Check every line below for the word "Enter" and copy the ones that have it.

# # #

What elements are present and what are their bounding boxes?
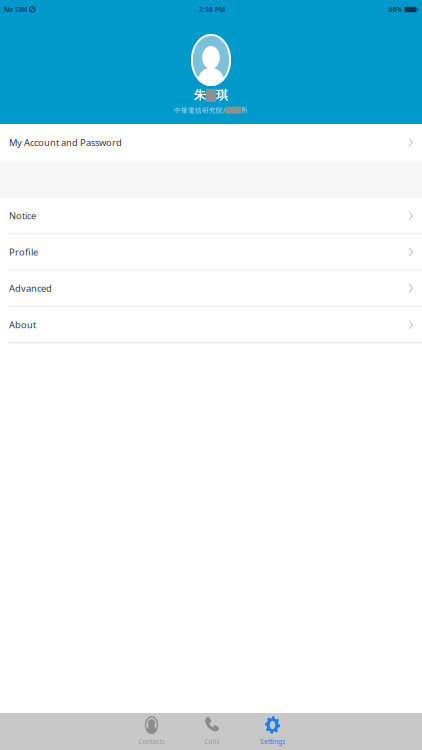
staticText: Contacts — [138, 737, 164, 746]
staticText: 2:36 PM — [199, 5, 225, 14]
staticText: About — [9, 318, 36, 331]
button[interactable]: Calls — [182, 713, 242, 750]
staticText: 中華電信研究院/ — [174, 106, 225, 115]
button[interactable]: Advanced — [0, 271, 422, 306]
staticText: 所 — [241, 106, 248, 114]
staticText: Settings — [260, 737, 285, 746]
staticText: Profile — [9, 246, 38, 258]
button[interactable]: Profile — [0, 234, 422, 270]
button[interactable]: Settings — [242, 713, 303, 750]
staticText: 朱 — [194, 88, 206, 103]
staticText: Notice — [9, 210, 36, 222]
button[interactable]: Notice — [0, 198, 422, 233]
staticText: Advanced — [9, 282, 52, 294]
button[interactable]: Contacts — [121, 713, 182, 750]
staticText: My Account and Password — [9, 136, 122, 149]
staticText: No SIM — [4, 5, 27, 14]
button[interactable]: My Account and Password — [0, 124, 422, 161]
staticText: Calls — [204, 737, 220, 746]
staticText: 86% — [388, 5, 402, 14]
staticText: 琪 — [216, 88, 228, 103]
button[interactable]: About — [0, 307, 422, 342]
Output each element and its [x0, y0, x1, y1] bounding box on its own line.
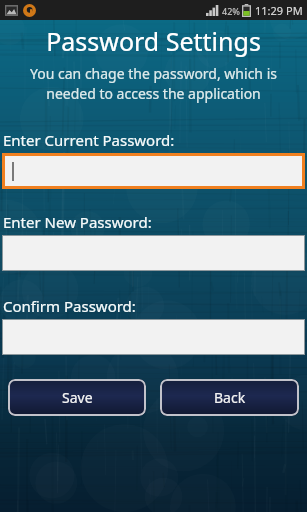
staticText: Confirm Password:	[3, 296, 307, 316]
staticText: You can chage the password, which is nee…	[3, 64, 304, 103]
staticText: 42%	[222, 5, 240, 17]
button[interactable]: Save	[8, 379, 146, 416]
staticText: Password Settings	[0, 24, 307, 58]
staticText: Enter Current Password:	[3, 130, 307, 150]
staticText: Enter New Password:	[3, 212, 307, 232]
staticText: Back	[214, 388, 246, 407]
button[interactable]	[5, 156, 302, 186]
button[interactable]: Back	[160, 379, 299, 416]
staticText: 11:29 PM	[255, 3, 303, 18]
staticText: Save	[62, 388, 93, 407]
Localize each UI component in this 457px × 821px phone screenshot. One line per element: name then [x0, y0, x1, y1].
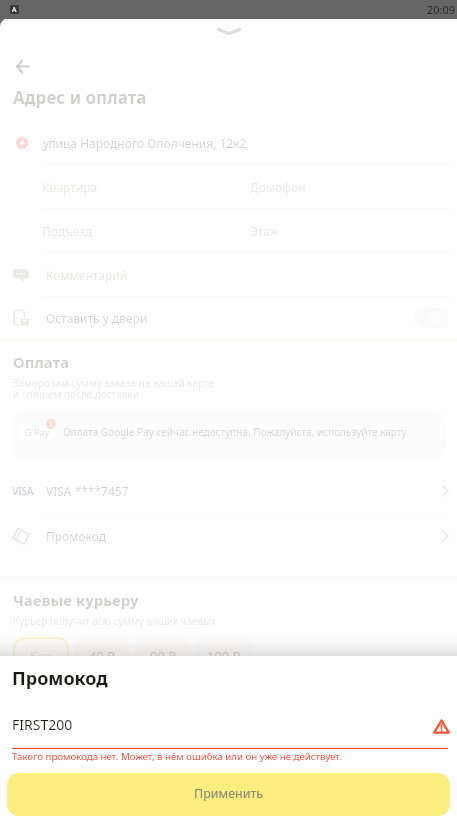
button[interactable]: VISA [12, 469, 453, 513]
staticText: Этаж [250, 223, 279, 239]
staticText: Квартира [42, 179, 98, 195]
staticText: Курьер получит всю сумму ваших чаевых [13, 614, 216, 628]
staticText: Заморозим сумму заказа на вашей карте и … [13, 376, 215, 401]
button[interactable]: Без [13, 637, 69, 675]
staticText: Подъезд [42, 223, 93, 239]
staticText: Промокод [46, 528, 106, 544]
staticText: Чаевые курьеру [13, 590, 139, 610]
button[interactable]: 99 ₽ [135, 637, 191, 675]
button[interactable]: Этаж [250, 223, 449, 239]
button[interactable]: 49 ₽ [74, 637, 130, 675]
staticText: Оплата Google Pay сейчас недоступна. Пож… [63, 425, 407, 439]
staticText: FIRST200 [12, 715, 73, 734]
staticText: Применить [194, 785, 264, 802]
staticText: ! [50, 419, 52, 429]
staticText: VISA [12, 484, 34, 498]
staticText: G Pay [25, 426, 49, 438]
staticText: Без [30, 647, 52, 665]
button[interactable]: Домофон [250, 179, 449, 195]
staticText: 49 ₽ [89, 647, 115, 665]
button[interactable]: Квартира [42, 179, 250, 195]
staticText: Домофон [250, 179, 306, 195]
staticText: Такого промокода нет. Может, в нём ошибк… [12, 750, 342, 763]
staticText: 199 ₽ [207, 647, 241, 665]
staticText: Оставить у двери [46, 310, 148, 326]
staticText: Промокод [12, 666, 108, 691]
staticText: улица Народного Ополчения, 12к2 [43, 135, 247, 151]
button[interactable]: Подъезд [42, 223, 250, 239]
staticText: 99 ₽ [150, 647, 176, 665]
staticText: Комментарий [46, 267, 128, 283]
button[interactable]: Применить [7, 773, 450, 816]
button[interactable]: 199 ₽ [196, 637, 252, 675]
button[interactable]: Промокод [12, 514, 453, 558]
staticText: VISA ****7457 [46, 483, 129, 499]
button[interactable]: Оставить у двери [12, 297, 448, 339]
button[interactable]: Back [9, 53, 35, 79]
staticText: Оплата [13, 352, 70, 372]
staticText: A [12, 5, 17, 14]
button[interactable]: улица Народного Ополчения, 12к2 [13, 122, 449, 164]
staticText: 20:09 [427, 2, 456, 17]
staticText: Адрес и оплата [13, 86, 147, 109]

# # #

- **RESPONSE FOR THIS EXERCISE**:
staticText: Enter Current Password:	[3, 130, 307, 150]
staticText: Enter New Password:	[3, 212, 307, 232]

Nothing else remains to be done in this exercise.